## PROVIDED INFORMATION
════

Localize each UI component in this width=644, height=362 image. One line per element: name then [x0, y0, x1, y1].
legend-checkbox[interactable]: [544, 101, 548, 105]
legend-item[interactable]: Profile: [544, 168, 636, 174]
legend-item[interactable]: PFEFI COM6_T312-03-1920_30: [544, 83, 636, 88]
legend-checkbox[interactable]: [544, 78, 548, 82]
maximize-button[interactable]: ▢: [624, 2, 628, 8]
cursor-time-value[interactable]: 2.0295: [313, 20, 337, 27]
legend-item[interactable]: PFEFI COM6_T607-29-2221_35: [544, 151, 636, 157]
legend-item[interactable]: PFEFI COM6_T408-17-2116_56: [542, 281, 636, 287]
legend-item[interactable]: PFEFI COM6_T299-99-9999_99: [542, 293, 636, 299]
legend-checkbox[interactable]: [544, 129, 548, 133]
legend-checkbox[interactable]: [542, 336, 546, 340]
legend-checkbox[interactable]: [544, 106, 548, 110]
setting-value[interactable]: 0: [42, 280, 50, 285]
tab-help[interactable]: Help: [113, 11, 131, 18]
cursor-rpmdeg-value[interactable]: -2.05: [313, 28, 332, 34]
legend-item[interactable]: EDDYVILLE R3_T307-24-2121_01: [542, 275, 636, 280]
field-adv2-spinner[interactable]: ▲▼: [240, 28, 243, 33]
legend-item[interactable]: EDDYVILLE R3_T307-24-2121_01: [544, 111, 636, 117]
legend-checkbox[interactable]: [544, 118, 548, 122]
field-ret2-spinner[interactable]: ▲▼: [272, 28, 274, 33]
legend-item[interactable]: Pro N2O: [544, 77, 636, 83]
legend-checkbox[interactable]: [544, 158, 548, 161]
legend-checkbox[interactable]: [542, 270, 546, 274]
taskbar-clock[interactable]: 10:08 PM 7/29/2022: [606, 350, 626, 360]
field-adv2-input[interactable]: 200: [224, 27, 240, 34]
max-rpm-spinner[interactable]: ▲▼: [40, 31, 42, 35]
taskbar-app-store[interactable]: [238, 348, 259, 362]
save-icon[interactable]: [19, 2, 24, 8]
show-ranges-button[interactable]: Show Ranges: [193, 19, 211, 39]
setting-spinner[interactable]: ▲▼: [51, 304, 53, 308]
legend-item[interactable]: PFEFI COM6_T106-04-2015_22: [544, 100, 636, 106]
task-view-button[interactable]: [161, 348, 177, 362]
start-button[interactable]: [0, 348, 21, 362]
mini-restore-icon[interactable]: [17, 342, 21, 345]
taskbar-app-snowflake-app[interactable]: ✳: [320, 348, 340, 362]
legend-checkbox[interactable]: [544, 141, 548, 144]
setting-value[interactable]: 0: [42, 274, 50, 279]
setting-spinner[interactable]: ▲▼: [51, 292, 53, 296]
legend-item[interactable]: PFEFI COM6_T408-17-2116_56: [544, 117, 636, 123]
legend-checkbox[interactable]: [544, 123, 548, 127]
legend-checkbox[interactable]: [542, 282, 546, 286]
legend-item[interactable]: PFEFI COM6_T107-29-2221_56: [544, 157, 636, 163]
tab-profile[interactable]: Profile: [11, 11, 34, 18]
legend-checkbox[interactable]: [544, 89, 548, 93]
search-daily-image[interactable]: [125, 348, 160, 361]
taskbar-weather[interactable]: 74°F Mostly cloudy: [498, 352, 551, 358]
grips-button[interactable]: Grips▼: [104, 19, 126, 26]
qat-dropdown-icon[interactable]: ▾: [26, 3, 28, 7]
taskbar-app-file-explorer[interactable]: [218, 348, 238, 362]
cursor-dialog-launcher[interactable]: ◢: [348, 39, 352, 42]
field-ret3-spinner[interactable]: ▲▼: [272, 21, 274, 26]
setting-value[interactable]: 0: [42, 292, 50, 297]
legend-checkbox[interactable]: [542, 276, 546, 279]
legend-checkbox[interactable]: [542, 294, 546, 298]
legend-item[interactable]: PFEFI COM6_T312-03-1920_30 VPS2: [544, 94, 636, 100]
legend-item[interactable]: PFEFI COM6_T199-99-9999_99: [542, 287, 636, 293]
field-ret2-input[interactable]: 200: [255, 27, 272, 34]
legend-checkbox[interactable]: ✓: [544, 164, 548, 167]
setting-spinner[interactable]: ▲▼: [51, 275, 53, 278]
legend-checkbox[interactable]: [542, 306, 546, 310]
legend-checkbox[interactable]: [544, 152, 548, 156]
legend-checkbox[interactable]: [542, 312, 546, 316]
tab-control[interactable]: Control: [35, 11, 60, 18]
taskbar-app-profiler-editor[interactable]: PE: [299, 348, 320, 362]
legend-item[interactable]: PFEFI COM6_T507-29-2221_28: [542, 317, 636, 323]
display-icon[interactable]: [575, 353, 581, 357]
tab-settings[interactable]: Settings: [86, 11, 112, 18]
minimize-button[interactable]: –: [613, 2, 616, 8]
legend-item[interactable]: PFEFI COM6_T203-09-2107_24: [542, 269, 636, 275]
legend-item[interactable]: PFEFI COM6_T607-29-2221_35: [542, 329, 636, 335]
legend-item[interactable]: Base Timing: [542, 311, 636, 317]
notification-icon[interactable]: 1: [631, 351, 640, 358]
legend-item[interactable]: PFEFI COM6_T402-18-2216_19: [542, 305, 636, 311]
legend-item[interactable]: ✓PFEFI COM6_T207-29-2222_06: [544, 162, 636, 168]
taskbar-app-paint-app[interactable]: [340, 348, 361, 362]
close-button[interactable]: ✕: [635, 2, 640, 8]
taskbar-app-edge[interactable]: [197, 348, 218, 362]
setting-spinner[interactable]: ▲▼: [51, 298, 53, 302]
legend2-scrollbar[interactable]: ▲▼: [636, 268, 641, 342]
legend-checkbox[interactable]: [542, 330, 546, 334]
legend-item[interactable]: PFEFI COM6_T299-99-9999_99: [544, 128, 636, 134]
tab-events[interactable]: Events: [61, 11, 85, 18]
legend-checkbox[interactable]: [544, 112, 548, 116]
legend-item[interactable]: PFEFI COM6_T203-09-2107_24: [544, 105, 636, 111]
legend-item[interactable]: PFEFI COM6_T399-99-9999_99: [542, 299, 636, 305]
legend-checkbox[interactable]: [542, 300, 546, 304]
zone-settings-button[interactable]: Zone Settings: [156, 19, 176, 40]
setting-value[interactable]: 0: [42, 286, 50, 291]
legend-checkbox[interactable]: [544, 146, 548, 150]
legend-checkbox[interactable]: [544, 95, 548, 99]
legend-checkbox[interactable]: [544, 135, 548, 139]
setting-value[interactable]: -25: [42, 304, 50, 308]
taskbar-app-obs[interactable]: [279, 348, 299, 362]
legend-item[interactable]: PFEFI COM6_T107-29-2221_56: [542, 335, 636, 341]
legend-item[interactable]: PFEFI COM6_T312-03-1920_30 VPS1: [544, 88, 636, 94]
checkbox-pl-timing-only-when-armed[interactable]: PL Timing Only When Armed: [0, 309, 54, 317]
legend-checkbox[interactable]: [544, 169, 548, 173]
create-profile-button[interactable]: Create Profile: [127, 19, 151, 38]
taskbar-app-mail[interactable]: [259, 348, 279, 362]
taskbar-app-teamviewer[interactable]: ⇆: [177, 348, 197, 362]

════

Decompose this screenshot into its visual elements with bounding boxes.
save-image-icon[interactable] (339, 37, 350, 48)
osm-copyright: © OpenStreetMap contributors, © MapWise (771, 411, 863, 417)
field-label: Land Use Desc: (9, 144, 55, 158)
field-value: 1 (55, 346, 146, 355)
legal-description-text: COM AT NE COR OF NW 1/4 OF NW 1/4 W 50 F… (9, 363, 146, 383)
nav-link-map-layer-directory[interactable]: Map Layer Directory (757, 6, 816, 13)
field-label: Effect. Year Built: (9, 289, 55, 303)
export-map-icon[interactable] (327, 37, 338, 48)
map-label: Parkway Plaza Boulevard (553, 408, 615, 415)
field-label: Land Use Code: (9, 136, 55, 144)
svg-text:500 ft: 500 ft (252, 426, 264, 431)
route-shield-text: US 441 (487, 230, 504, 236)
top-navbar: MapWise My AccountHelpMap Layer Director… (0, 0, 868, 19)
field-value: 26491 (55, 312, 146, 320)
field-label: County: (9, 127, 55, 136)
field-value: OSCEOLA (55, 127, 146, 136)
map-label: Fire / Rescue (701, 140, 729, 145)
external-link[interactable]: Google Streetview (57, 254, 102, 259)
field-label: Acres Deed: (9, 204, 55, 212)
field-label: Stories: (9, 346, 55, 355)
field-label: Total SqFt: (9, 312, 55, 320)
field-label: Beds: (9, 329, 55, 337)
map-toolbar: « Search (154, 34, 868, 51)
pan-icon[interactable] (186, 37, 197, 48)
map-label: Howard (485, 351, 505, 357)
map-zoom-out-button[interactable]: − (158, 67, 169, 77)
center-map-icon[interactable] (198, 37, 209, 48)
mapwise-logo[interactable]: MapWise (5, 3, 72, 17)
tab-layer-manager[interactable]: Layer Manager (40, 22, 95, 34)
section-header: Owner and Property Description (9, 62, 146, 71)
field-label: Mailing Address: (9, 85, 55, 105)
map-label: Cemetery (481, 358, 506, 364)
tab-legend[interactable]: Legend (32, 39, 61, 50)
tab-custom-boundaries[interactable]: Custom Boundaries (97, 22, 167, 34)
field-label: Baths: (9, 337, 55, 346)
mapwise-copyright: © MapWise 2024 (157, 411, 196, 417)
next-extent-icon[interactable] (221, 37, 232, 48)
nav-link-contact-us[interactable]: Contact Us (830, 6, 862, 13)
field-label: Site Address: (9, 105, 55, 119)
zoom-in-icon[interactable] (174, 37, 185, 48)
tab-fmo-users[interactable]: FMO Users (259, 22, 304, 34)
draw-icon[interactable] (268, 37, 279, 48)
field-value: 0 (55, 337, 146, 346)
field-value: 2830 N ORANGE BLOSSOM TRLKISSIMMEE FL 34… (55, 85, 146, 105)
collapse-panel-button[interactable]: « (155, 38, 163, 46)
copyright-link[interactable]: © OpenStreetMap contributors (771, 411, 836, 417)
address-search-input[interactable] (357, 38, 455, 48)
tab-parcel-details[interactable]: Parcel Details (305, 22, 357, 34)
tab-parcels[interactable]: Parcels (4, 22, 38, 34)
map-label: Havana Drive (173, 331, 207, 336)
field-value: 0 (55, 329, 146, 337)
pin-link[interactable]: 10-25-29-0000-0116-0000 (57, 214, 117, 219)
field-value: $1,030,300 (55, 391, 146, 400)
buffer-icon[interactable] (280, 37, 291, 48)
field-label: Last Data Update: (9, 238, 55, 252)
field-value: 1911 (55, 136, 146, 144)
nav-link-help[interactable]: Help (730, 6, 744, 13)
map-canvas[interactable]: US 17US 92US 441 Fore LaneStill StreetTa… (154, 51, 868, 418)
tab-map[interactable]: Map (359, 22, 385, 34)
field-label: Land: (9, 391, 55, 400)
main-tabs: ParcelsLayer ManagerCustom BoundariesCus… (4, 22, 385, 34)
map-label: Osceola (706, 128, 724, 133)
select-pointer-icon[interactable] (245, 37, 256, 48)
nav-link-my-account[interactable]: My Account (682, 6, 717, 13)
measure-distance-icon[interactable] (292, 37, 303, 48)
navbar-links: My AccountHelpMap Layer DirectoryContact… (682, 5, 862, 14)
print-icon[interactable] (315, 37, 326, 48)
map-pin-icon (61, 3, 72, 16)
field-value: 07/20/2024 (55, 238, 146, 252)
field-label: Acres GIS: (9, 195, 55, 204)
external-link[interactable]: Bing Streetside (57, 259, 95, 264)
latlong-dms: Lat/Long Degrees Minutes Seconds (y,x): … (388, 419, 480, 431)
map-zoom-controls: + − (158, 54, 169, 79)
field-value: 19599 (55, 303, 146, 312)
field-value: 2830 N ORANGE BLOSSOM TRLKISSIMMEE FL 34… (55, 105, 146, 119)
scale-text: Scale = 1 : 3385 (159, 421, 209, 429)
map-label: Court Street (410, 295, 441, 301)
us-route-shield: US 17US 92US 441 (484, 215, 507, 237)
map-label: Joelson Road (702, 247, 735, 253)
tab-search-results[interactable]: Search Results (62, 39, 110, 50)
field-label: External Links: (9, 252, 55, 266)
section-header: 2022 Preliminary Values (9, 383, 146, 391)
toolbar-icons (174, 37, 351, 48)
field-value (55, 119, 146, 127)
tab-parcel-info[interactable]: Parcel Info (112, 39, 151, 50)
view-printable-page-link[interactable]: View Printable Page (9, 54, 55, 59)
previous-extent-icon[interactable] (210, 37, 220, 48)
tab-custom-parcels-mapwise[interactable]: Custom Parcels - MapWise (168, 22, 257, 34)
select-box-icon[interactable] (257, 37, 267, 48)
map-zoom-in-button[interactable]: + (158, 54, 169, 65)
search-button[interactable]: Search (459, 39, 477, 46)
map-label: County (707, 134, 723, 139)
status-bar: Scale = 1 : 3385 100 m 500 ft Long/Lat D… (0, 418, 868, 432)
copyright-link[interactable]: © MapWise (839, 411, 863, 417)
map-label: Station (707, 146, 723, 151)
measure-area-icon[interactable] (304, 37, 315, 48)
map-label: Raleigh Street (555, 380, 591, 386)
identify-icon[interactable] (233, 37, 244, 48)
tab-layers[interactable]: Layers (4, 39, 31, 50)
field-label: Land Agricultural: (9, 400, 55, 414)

════

## DESCRIPTION OF THE TASK
Which lines hold the string "BLOSSOM"? Copy all of them from the data above.

## RESULT
field-value: 2830 N ORANGE BLOSSOM TRLKISSIMMEE FL 34… (55, 85, 146, 105)
field-value: 2830 N ORANGE BLOSSOM TRLKISSIMMEE FL 34… (55, 105, 146, 119)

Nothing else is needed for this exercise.